(Excerpted data begins)

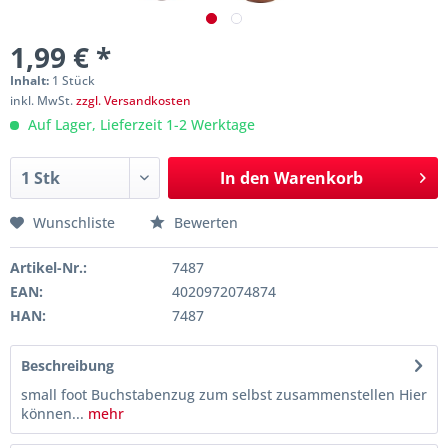
1,99 € *
Inhalt:
1 Stück
inkl. MwSt.
zzgl. Versandkosten
Auf Lager, Lieferzeit 1-2 Werktage
In den
Warenkorb
Wunschliste
Bewerten
Artikel-Nr.:
7487
EAN:
4020972074874
HAN:
7487
Beschreibung
small foot Buchstabenzug zum selbst zusammenstellen Hier
können...
mehr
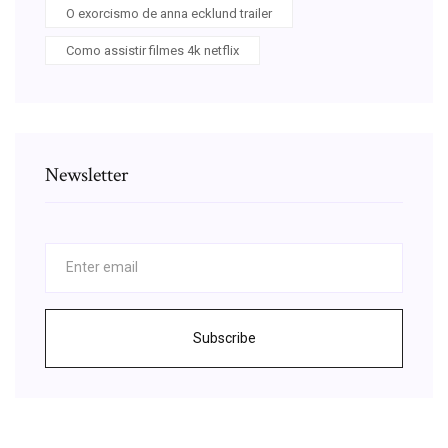
O exorcismo de anna ecklund trailer
Como assistir filmes 4k netflix
Newsletter
Subscribe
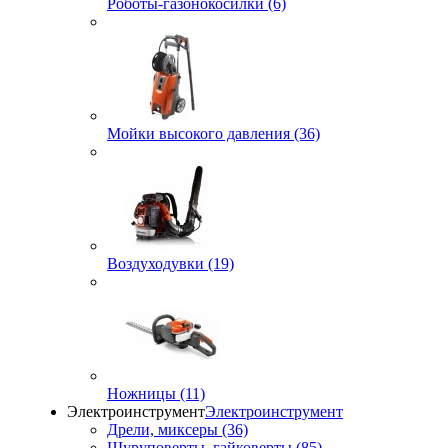
Роботы-газонокосилки (6)
Мойки высокого давления (36)
Воздуходувки (19)
Ножницы (11)
Электроинструмент
Электроинструмент
Дрели, миксеры (36)
Шуруповерты, гайковерты (85)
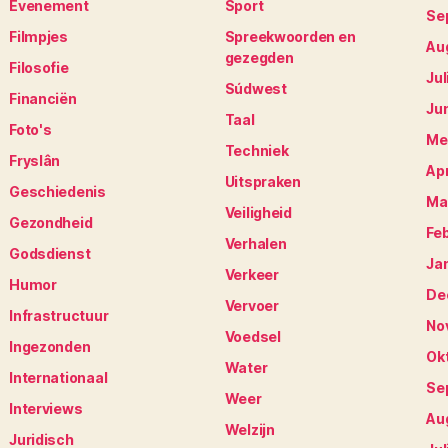
Evenement
Sport
Se
Filmpjes
Spreekwoorden en
Au
gezegden
Filosofie
Jul
Súdwest
Financiën
Ju
Taal
Foto's
Me
Techniek
Fryslân
Apr
Uitspraken
Geschiedenis
Ma
Veiligheid
Gezondheid
Fe
Verhalen
Godsdienst
Ja
Verkeer
Humor
De
Vervoer
Infrastructuur
No
Voedsel
Ingezonden
Ok
Water
Internationaal
Se
Weer
Interviews
Au
Welzijn
Juridisch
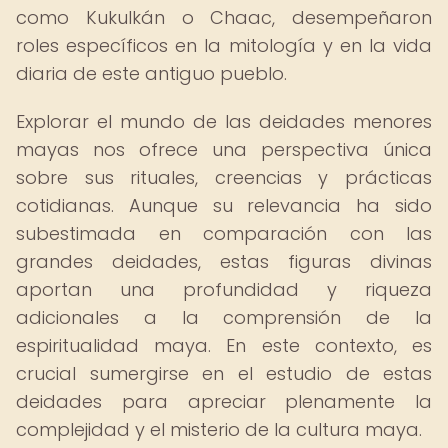
como Kukulkán o Chaac, desempeñaron
roles específicos en la mitología y en la vida
diaria de este antiguo pueblo.
Explorar el mundo de las deidades menores
mayas nos ofrece una perspectiva única
sobre sus rituales, creencias y prácticas
cotidianas. Aunque su relevancia ha sido
subestimada en comparación con las
grandes deidades, estas figuras divinas
aportan una profundidad y riqueza
adicionales a la comprensión de la
espiritualidad maya. En este contexto, es
crucial sumergirse en el estudio de estas
deidades para apreciar plenamente la
complejidad y el misterio de la cultura maya.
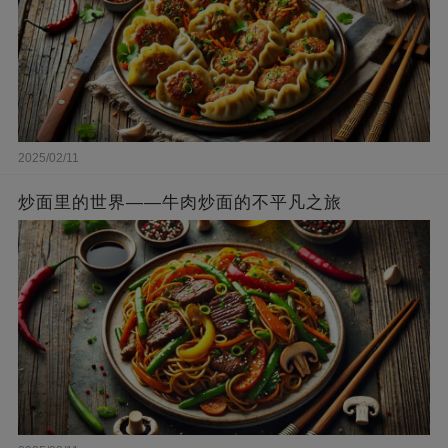
2025/02/11
炒面里的世界——牛肉炒面的不平凡之旅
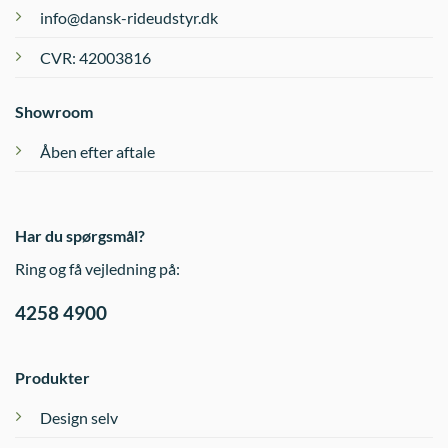
info@dansk-rideudstyr.dk
CVR: 42003816
Showroom
Åben efter aftale
Har du spørgsmål?
Ring og få vejledning på:
4258 4900
Produkter
Design selv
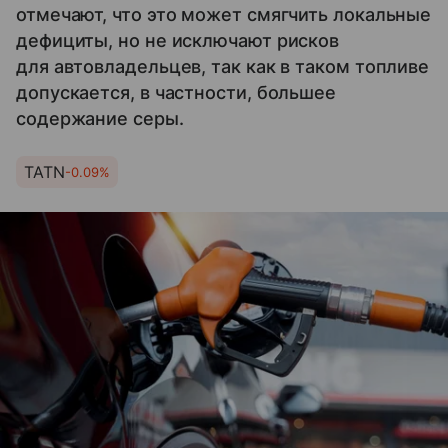
отмечают, что это может смягчить локальные
дефициты, но не исключают рисков
для автовладельцев, так как в таком топливе
допускается, в частности, большее
содержание серы.
TATN
-0.09%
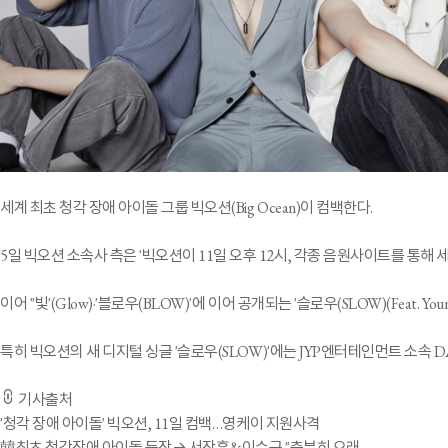
세계 최초 청각 장애 아이돌 그룹 빅오션(Big Ocean)이 컴백한다.
5일 빅오션 소속사 측은 '빅오션이 11일 오후 12시, 각종 음원사이트를 통해 세 번째
이어 ''빛'(Glow)·'블로우(BLOW)'에 이어 공개되는 '슬로우(SLOW)(Feat
특히 빅오션의 새 디지털 싱글 '슬로우(SLOW)'에는 JYP엔터테인먼트 소속 
기사출처
'청각 장애 아이돌' 빅오션, 11일 컴백…영케이 지원사격
韓최초 청각장애 아이돌 등장→ 서장훈&이수근 "충분히 오래...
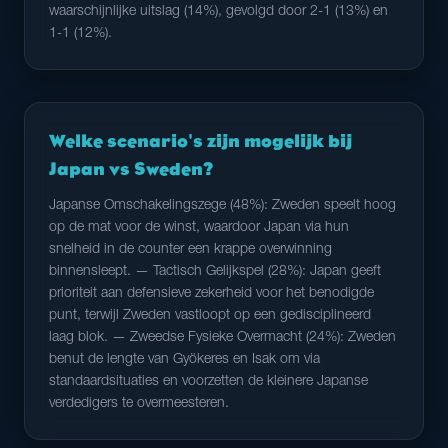
waarschijnlijke uitslag (14%), gevolgd door 2-1 (13%) en
1-1 (12%).
Welke scenario's zijn mogelijk bij
Japan vs Sweden?
Japanse Omschakelingszege (48%): Zweden speelt hoog
op de mat voor de winst, waardoor Japan via hun
snelheid in de counter een krappe overwinning
binnensleept. — Tactisch Gelijkspel (28%): Japan geeft
prioriteit aan defensieve zekerheid voor het benodigde
punt, terwijl Zweden vastloopt op een gedisciplineerd
laag blok. — Zweedse Fysieke Overmacht (24%): Zweden
benut de lengte van Gyökeres en Isak om via
standaardsituaties en voorzetten de kleinere Japanse
verdedigers te overmeesteren.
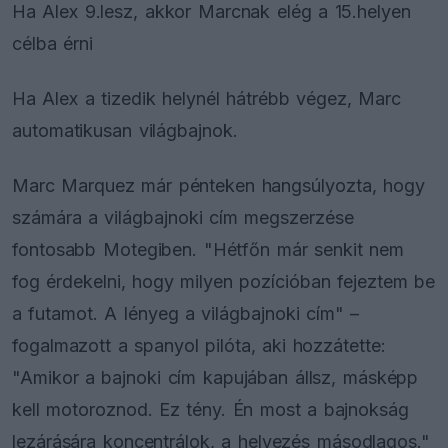
Ha Alex 9.lesz, akkor Marcnak elég a 15.helyen
célba érni
Ha Alex a tizedik helynél hátrébb végez, Marc
automatikusan világbajnok.
Marc Marquez már pénteken hangsúlyozta, hogy
számára a világbajnoki cím megszerzése
fontosabb Motegiben. "Hétfőn már senkit nem
fog érdekelni, hogy milyen pozícióban fejeztem be
a futamot. A lényeg a világbajnoki cím" –
fogalmazott a spanyol pilóta, aki hozzátette:
"Amikor a bajnoki cím kapujában állsz, másképp
kell motoroznod. Ez tény. Én most a bajnokság
lezárására koncentrálok, a helyezés másodlagos."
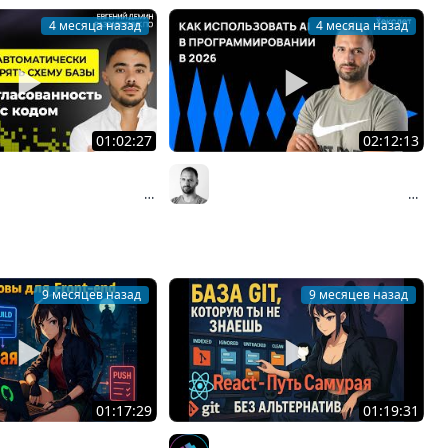
4 месяца назад
4 месяца назад
01:02:27
02:12:13
жен знать каждый
Системный подход к работе с
про N+1, lazy preload и
ИИ 2026 для разработчиков |
Организованное программирование | Кирилл Мокевнин
Организованное программирование | Кирилл Мокевнин
дительность / Евгений
Организованное
83
программирование
9 месяцев назад
9 месяцев назад
01:17:29
01:19:31
овы DevOps, CI/CD для
26 / Git vs Github,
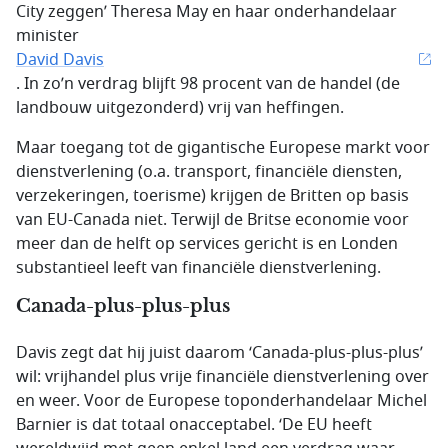
City zeggen’ Theresa May en haar onderhandelaar
minister
David Davis
. In zo’n verdrag blijft 98 procent van de handel (de
landbouw uitgezonderd) vrij van heffingen.
Maar toegang tot de gigantische Europese markt voor
dienstverlening (o.a. transport, financiële diensten,
verzekeringen, toerisme) krijgen de Britten op basis
van EU-Canada niet. Terwijl de Britse economie voor
meer dan de helft op services gericht is en Londen
substantieel leeft van financiële dienstverlening.
Canada-plus-plus-plus
Davis zegt dat hij juist daarom ‘Canada-plus-plus-plus’
wil: vrijhandel plus vrije financiële dienstverlening over
en weer. Voor de Europese toponderhandelaar Michel
Barnier is dat totaal onacceptabel. ‘De EU heeft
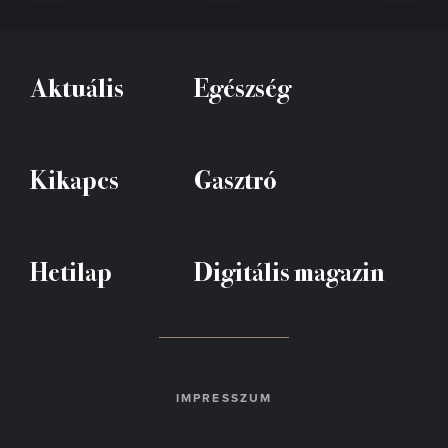
Aktuális
Egészség
Kikapcs
Gasztró
Hetilap
Digitális magazin
IMPRESSZUM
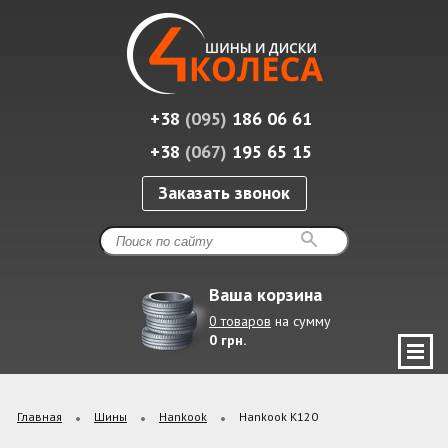
+38
(095)
186 06 61
+38
(067)
195 65 15
Заказать звонок
Ваша корзина
0 товаров
на сумму
0 грн.
Главная
Шины
Hankook
Hankook K120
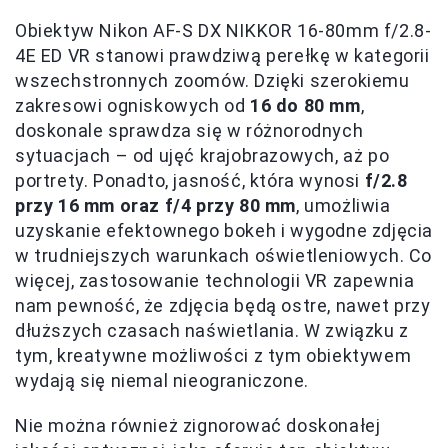
Obiektyw Nikon AF-S DX NIKKOR 16-80mm f/2.8-
4E ED VR stanowi prawdziwą perełkę w kategorii
wszechstronnych zoomów. Dzięki szerokiemu
zakresowi ogniskowych od
16 do 80 mm
,
doskonale sprawdza się w różnorodnych
sytuacjach – od ujęć krajobrazowych, aż po
portrety. Ponadto, jasność, która wynosi
f/2.8
przy 16 mm oraz f/4 przy 80 mm
, umożliwia
uzyskanie efektownego bokeh i wygodne zdjęcia
w trudniejszych warunkach oświetleniowych. Co
więcej, zastosowanie technologii VR zapewnia
nam pewność, że zdjęcia będą ostre, nawet przy
dłuższych czasach naświetlania. W związku z
tym, kreatywne możliwości z tym obiektywem
wydają się niemal nieograniczone.
Nie można również zignorować doskonałej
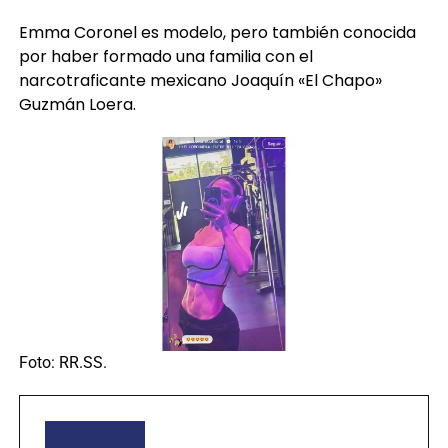
Emma Coronel es modelo, pero también conocida
por haber formado una familia con el
narcotraficante mexicano Joaquín «El Chapo»
Guzmán Loera.
Foto: RR.SS.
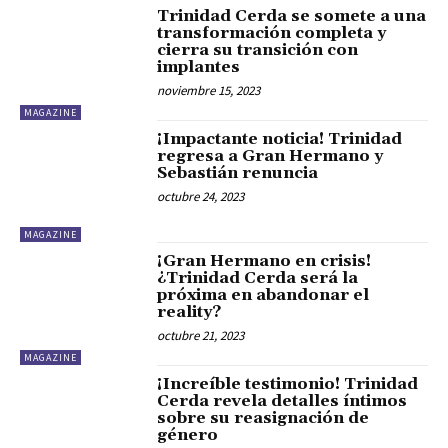
Trinidad Cerda se somete a una
transformación completa y
cierra su transición con
implantes
noviembre 15, 2023
MAGAZINE
¡Impactante noticia! Trinidad
regresa a Gran Hermano y
Sebastián renuncia
octubre 24, 2023
MAGAZINE
¡Gran Hermano en crisis!
¿Trinidad Cerda será la
próxima en abandonar el
reality?
octubre 21, 2023
MAGAZINE
¡Increíble testimonio! Trinidad
Cerda revela detalles íntimos
sobre su reasignación de
género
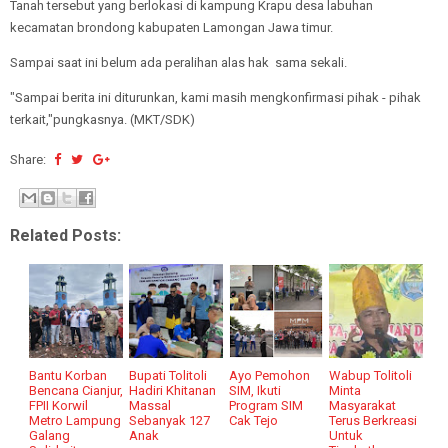
Tanah tersebut yang berlokasi di kampung Krapu desa labuhan
kecamatan brondong kabupaten Lamongan Jawa timur.
Sampai saat ini belum ada peralihan alas hak sama sekali.
"Sampai berita ini diturunkan, kami masih mengkonfirmasi pihak - pihak
terkait,"pungkasnya. (MKT/SDK)
Share:
Related Posts:
Bantu Korban
Bupati Tolitoli
Ayo Pemohon
Wabup Tolitoli
Bencana Cianjur,
Hadiri Khitanan
SIM, Ikuti
Minta
FPII Korwil
Massal
Program SIM
Masyarakat
Metro Lampung
Sebanyak 127
Cak Tejo
Terus Berkreasi
Galang
Anak
Untuk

(Excerpted data ends)

▸ **Exercise prompt**
Which lines above include the word "Hermano"? Show each one.

▸ **Solution to this problem**
regresa a Gran Hermano y
¡Gran Hermano en crisis!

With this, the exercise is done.